Entries supplied Start Marker

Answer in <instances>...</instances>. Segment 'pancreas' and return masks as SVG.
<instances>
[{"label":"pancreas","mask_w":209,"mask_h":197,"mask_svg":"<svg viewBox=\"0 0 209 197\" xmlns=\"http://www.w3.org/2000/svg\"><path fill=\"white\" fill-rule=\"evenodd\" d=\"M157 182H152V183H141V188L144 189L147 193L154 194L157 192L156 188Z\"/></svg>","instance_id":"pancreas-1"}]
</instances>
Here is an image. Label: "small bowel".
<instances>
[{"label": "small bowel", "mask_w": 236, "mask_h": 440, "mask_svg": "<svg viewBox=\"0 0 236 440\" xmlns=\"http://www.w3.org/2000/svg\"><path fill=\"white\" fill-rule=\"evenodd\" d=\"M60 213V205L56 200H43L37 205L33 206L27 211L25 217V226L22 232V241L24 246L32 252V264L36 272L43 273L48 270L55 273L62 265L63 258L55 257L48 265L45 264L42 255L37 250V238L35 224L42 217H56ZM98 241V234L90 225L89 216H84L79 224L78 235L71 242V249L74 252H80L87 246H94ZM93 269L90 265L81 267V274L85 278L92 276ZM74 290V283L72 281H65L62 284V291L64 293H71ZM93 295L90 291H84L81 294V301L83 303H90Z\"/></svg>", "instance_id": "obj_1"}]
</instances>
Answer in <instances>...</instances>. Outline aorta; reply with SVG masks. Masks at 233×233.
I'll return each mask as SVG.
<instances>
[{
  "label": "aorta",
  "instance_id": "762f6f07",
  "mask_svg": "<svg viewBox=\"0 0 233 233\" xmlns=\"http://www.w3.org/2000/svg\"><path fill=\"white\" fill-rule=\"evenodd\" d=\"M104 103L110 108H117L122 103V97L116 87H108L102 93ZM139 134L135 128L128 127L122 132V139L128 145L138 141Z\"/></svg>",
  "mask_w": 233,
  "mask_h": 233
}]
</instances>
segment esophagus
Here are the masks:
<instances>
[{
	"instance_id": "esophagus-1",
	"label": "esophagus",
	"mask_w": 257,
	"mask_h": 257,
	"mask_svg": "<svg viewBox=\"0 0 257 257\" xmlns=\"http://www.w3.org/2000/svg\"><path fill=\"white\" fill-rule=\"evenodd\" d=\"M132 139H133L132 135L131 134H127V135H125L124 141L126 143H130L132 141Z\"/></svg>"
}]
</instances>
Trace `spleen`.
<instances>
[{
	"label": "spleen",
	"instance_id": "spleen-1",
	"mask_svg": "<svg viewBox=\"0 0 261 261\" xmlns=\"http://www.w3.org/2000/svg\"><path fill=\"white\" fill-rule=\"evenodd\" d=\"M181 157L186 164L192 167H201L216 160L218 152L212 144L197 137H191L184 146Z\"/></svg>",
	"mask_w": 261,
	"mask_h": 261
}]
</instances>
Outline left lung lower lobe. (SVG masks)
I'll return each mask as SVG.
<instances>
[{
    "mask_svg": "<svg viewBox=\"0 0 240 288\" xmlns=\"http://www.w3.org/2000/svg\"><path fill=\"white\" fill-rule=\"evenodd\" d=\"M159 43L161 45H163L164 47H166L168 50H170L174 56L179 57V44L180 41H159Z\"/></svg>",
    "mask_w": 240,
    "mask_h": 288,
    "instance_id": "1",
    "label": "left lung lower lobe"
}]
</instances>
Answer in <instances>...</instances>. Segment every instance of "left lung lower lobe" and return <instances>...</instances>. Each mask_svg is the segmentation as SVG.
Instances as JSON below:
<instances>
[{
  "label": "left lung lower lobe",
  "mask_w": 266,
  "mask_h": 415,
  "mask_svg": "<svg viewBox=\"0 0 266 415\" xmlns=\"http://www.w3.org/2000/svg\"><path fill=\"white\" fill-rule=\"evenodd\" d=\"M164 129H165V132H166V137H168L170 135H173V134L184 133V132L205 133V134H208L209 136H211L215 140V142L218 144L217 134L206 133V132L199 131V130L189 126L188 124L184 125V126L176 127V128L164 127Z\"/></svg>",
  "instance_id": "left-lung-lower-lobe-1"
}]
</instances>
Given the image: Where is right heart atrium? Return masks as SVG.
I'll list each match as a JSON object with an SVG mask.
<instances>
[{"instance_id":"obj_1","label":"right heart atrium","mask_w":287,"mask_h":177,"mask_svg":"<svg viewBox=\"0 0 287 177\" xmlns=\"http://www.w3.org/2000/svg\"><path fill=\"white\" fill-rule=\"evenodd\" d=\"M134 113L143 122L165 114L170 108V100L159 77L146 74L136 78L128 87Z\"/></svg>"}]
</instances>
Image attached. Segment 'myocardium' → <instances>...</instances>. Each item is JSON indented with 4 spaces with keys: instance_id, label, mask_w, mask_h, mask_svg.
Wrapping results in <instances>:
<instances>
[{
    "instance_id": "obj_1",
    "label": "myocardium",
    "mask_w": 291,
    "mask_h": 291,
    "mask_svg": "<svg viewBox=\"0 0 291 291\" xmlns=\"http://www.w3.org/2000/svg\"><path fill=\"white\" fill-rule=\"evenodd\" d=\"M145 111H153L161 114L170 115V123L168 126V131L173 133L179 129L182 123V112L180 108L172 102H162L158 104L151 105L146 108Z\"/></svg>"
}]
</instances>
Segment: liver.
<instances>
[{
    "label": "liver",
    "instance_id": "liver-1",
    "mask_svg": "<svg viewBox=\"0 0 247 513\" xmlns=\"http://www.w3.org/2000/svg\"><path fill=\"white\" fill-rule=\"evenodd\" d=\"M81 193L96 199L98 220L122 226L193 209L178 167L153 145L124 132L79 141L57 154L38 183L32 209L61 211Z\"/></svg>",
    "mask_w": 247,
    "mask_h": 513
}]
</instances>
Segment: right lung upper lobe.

Entries supplied End Marker

The whole of the material above should be given again exactly.

▸ Result of the task
Answer in <instances>...</instances>. Segment 'pancreas' and return masks as SVG.
<instances>
[{"label":"pancreas","mask_w":209,"mask_h":197,"mask_svg":"<svg viewBox=\"0 0 209 197\" xmlns=\"http://www.w3.org/2000/svg\"><path fill=\"white\" fill-rule=\"evenodd\" d=\"M157 182H152V183H141V188L144 189L147 193L154 194L157 192L156 188Z\"/></svg>","instance_id":"pancreas-1"}]
</instances>
Here is an image. Label: "small bowel".
<instances>
[{"label": "small bowel", "mask_w": 236, "mask_h": 440, "mask_svg": "<svg viewBox=\"0 0 236 440\" xmlns=\"http://www.w3.org/2000/svg\"><path fill=\"white\" fill-rule=\"evenodd\" d=\"M60 213V205L56 200H43L37 205L33 206L27 211L25 217V226L22 232V241L24 246L32 252V264L36 272L43 273L48 270L55 273L62 265L63 258L55 257L48 265L45 264L42 255L37 250V238L35 224L42 217H56ZM98 241V234L90 225L89 216H84L79 224L78 235L71 242V249L74 252H80L87 246H94ZM93 269L90 265L81 267V274L85 278L92 276ZM74 290V283L72 281H65L62 284V291L64 293H71ZM93 295L90 291H84L81 294V301L83 303H90Z\"/></svg>", "instance_id": "obj_1"}]
</instances>
Answer in <instances>...</instances>. Outline aorta; reply with SVG masks. Masks at 233×233.
I'll return each mask as SVG.
<instances>
[{
  "label": "aorta",
  "instance_id": "762f6f07",
  "mask_svg": "<svg viewBox=\"0 0 233 233\" xmlns=\"http://www.w3.org/2000/svg\"><path fill=\"white\" fill-rule=\"evenodd\" d=\"M104 103L110 108H117L122 103V97L116 87H108L102 93ZM139 134L135 128L128 127L122 132V139L128 145L138 141Z\"/></svg>",
  "mask_w": 233,
  "mask_h": 233
}]
</instances>
segment esophagus
Here are the masks:
<instances>
[{
	"instance_id": "esophagus-1",
	"label": "esophagus",
	"mask_w": 257,
	"mask_h": 257,
	"mask_svg": "<svg viewBox=\"0 0 257 257\" xmlns=\"http://www.w3.org/2000/svg\"><path fill=\"white\" fill-rule=\"evenodd\" d=\"M132 139H133L132 135L131 134H127V135H125L124 141L126 143H130L132 141Z\"/></svg>"
}]
</instances>
Trace `spleen`.
<instances>
[{
	"label": "spleen",
	"instance_id": "spleen-1",
	"mask_svg": "<svg viewBox=\"0 0 261 261\" xmlns=\"http://www.w3.org/2000/svg\"><path fill=\"white\" fill-rule=\"evenodd\" d=\"M181 157L186 164L192 167H201L216 160L218 152L212 144L197 137H191L184 146Z\"/></svg>",
	"mask_w": 261,
	"mask_h": 261
}]
</instances>
Outline left lung lower lobe. (SVG masks)
I'll return each mask as SVG.
<instances>
[{
    "mask_svg": "<svg viewBox=\"0 0 240 288\" xmlns=\"http://www.w3.org/2000/svg\"><path fill=\"white\" fill-rule=\"evenodd\" d=\"M159 43L161 45H163L164 47H166L168 50H170L174 56L179 57V44L180 41H159Z\"/></svg>",
    "mask_w": 240,
    "mask_h": 288,
    "instance_id": "1",
    "label": "left lung lower lobe"
}]
</instances>
Answer in <instances>...</instances>. Segment every instance of "left lung lower lobe" and return <instances>...</instances>. Each mask_svg is the segmentation as SVG.
Instances as JSON below:
<instances>
[{
  "label": "left lung lower lobe",
  "mask_w": 266,
  "mask_h": 415,
  "mask_svg": "<svg viewBox=\"0 0 266 415\" xmlns=\"http://www.w3.org/2000/svg\"><path fill=\"white\" fill-rule=\"evenodd\" d=\"M164 129H165V132H166V137H168L170 135H173V134L184 133V132L205 133V134H208L209 136H211L215 140V142L218 144L217 134L206 133V132L199 131V130L189 126L188 124L184 125V126L176 127V128L164 127Z\"/></svg>",
  "instance_id": "left-lung-lower-lobe-1"
}]
</instances>
Given the image: Where is right heart atrium? Return masks as SVG.
I'll list each match as a JSON object with an SVG mask.
<instances>
[{"instance_id":"obj_1","label":"right heart atrium","mask_w":287,"mask_h":177,"mask_svg":"<svg viewBox=\"0 0 287 177\" xmlns=\"http://www.w3.org/2000/svg\"><path fill=\"white\" fill-rule=\"evenodd\" d=\"M134 113L143 122L165 114L170 108V100L159 77L146 74L136 78L128 87Z\"/></svg>"}]
</instances>
Image attached. Segment 'myocardium' → <instances>...</instances>. Each item is JSON indented with 4 spaces with keys: instance_id, label, mask_w, mask_h, mask_svg.
Wrapping results in <instances>:
<instances>
[{
    "instance_id": "obj_1",
    "label": "myocardium",
    "mask_w": 291,
    "mask_h": 291,
    "mask_svg": "<svg viewBox=\"0 0 291 291\" xmlns=\"http://www.w3.org/2000/svg\"><path fill=\"white\" fill-rule=\"evenodd\" d=\"M145 111H153L161 114L170 115V123L168 126V131L173 133L179 129L182 123V112L180 108L172 102H162L158 104L151 105L146 108Z\"/></svg>"
}]
</instances>
Segment: liver.
<instances>
[{
    "label": "liver",
    "instance_id": "liver-1",
    "mask_svg": "<svg viewBox=\"0 0 247 513\" xmlns=\"http://www.w3.org/2000/svg\"><path fill=\"white\" fill-rule=\"evenodd\" d=\"M81 193L96 199L98 220L122 226L193 209L178 167L153 145L124 132L79 141L57 154L38 183L32 209L61 211Z\"/></svg>",
    "mask_w": 247,
    "mask_h": 513
}]
</instances>
Segment: right lung upper lobe.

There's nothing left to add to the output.